● Work instructions: What should you transcribe? Every line from the top of the records below through the line with "Proponujemy gościom 30", exactly, and no pictures.

● Material supplied:

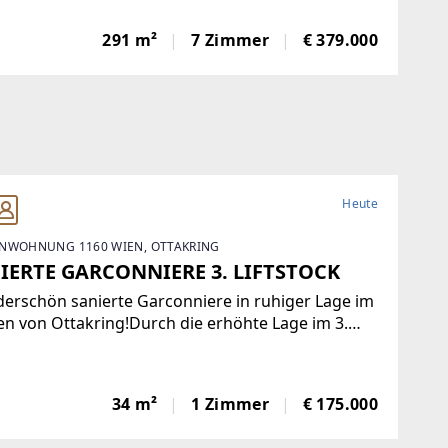
wunderbare Gelegenheit, ein einmaliges Domizil
er beliebten Gemeinde Krumbach zu schaffen!Das
291 m²
7 Zimmer
€ 379.000
in Ziegelbauweise errichtete Haus
Heute
NWOHNUNG 1160 WIEN, OTTAKRING
IERTE GARCONNIERE 3. LIFTSTOCK
erschön sanierte Garconniere in ruhiger Lage im
n von Ottakring!Durch die erhöhte Lage im 3.
tock ist diese nach Nord und Süd ausgerichtete
ung sehr hell und bietet eine angenehme
atmosphäre. Sie verfügt über eine moderne
34 m²
1 Zimmer
€ 175.000
auküche,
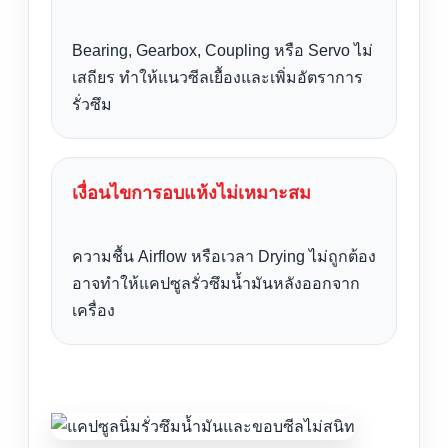
Bearing, Gearbox, Coupling หรือ Servo ไม่
เสถียร ทำให้แนวซีลเยื้องและเพิ่มอัตราการ
รั่วซึม
เงื่อนไขการอบแห้งไม่เหมาะสม
ความชื้น Airflow หรือเวลา Drying ไม่ถูกต้อง
อาจทำให้แคปซูลรั่วซึมน้ำมันหลังออกจาก
เครื่อง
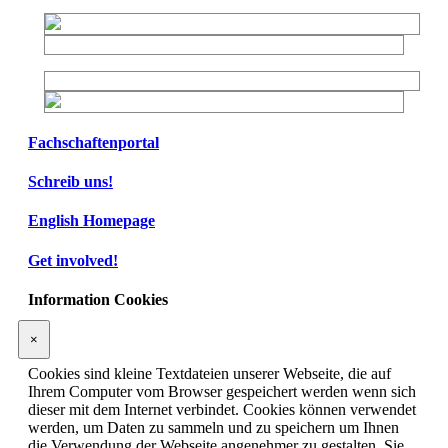
Fachschaftenportal
Schreib uns!
English Homepage
Get involved!
Information Cookies
×
Cookies sind kleine Textdateien unserer Webseite, die auf
Ihrem Computer vom Browser gespeichert werden wenn sich
dieser mit dem Internet verbindet. Cookies können verwendet
werden, um Daten zu sammeln und zu speichern um Ihnen
die Verwendung der Webseite angenehmer zu gestalten. Sie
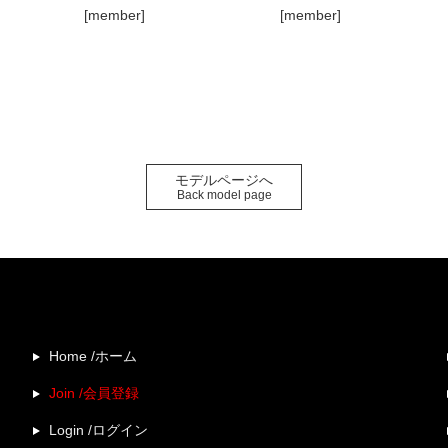
[member]
[member]
モデルページへ
Back model page
Home /ホーム
Join /会員登録
Login /ログイン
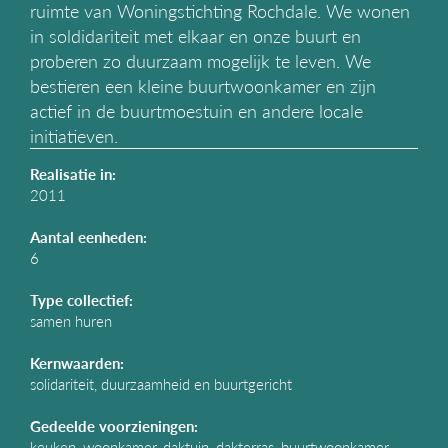
ruimte van Woningstichting Rochdale. We wonen
g
in soldidariteit met elkaar en onze buurt en
a
t
proberen zo duurzaam mogelijk te leven. We
i
bestieren een kleine buurtwoonkamer en zijn
e
actief in de buurtmoestuin en andere locale
initiatieven.
Realisatie in:
2011
Aantal eenheden:
6
Type collectief:
samen huren
Kernwaarden:
solidariteit, duurzaamheid en buurtgericht
Gedeelde voorzieningen:
keuken, woonkamer, daktuin, dakterras, buurtwoonkamer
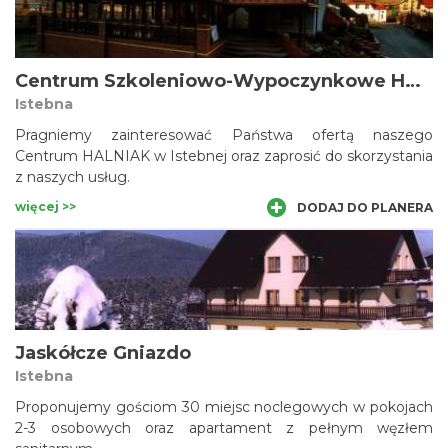
Centrum Szkoleniowo-Wypoczynkowe HALNIAK
Istebna
Pragniemy zainteresować Państwa ofertą naszego
Centrum HALNIAK w Istebnej oraz zaprosić do skorzystania
z naszych usług.
więcej >>
DODAJ DO PLANERA
Jaskółcze Gniazdo
Istebna
Proponujemy gościom 30 miejsc noclegowych w pokojach
2-3 osobowych oraz apartament z pełnym węzłem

● Task output:
wunderbare Gelegenheit, ein einmaliges Domizil
er beliebten Gemeinde Krumbach zu schaffen!Das
291 m²
7 Zimmer
€ 379.000
in Ziegelbauweise errichtete Haus
Heute
NWOHNUNG 1160 WIEN, OTTAKRING
IERTE GARCONNIERE 3. LIFTSTOCK
erschön sanierte Garconniere in ruhiger Lage im
n von Ottakring!Durch die erhöhte Lage im 3.
tock ist diese nach Nord und Süd ausgerichtete
ung sehr hell und bietet eine angenehme
atmosphäre. Sie verfügt über eine moderne
34 m²
1 Zimmer
€ 175.000
auküche,
Bearing, Gearbox, Coupling หรือ Servo ไม่
เสถียร ทำให้แนวซีลเยื้องและเพิ่มอัตราการ
รั่วซึม
เงื่อนไขการอบแห้งไม่เหมาะสม
ความชื้น Airflow หรือเวลา Drying ไม่ถูกต้อง
อาจทำให้แคปซูลรั่วซึมน้ำมันหลังออกจาก
เครื่อง
Fachschaftenportal
Schreib uns!
English Homepage
Get involved!
Information Cookies
×
Cookies sind kleine Textdateien unserer Webseite, die auf
Ihrem Computer vom Browser gespeichert werden wenn sich
dieser mit dem Internet verbindet. Cookies können verwendet
werden, um Daten zu sammeln und zu speichern um Ihnen
die Verwendung der Webseite angenehmer zu gestalten. Sie
[member]
[member]
モデルページへ
Back model page
Home /ホーム
Join /会員登録
Login /ログイン
ruimte van Woningstichting Rochdale. We wonen
g
in soldidariteit met elkaar en onze buurt en
a
t
proberen zo duurzaam mogelijk te leven. We
i
bestieren een kleine buurtwoonkamer en zijn
e
actief in de buurtmoestuin en andere locale
initiatieven.
Realisatie in:
2011
Aantal eenheden:
6
Type collectief:
samen huren
Kernwaarden:
solidariteit, duurzaamheid en buurtgericht
Gedeelde voorzieningen:
keuken, woonkamer, daktuin, dakterras, buurtwoonkamer
Centrum Szkoleniowo-Wypoczynkowe HALNIAK
Istebna
Pragniemy zainteresować Państwa ofertą naszego
Centrum HALNIAK w Istebnej oraz zaprosić do skorzystania
z naszych usług.
więcej >>
DODAJ DO PLANERA
Jaskółcze Gniazdo
Istebna
Proponujemy gościom 30 miejsc noclegowych w pokojach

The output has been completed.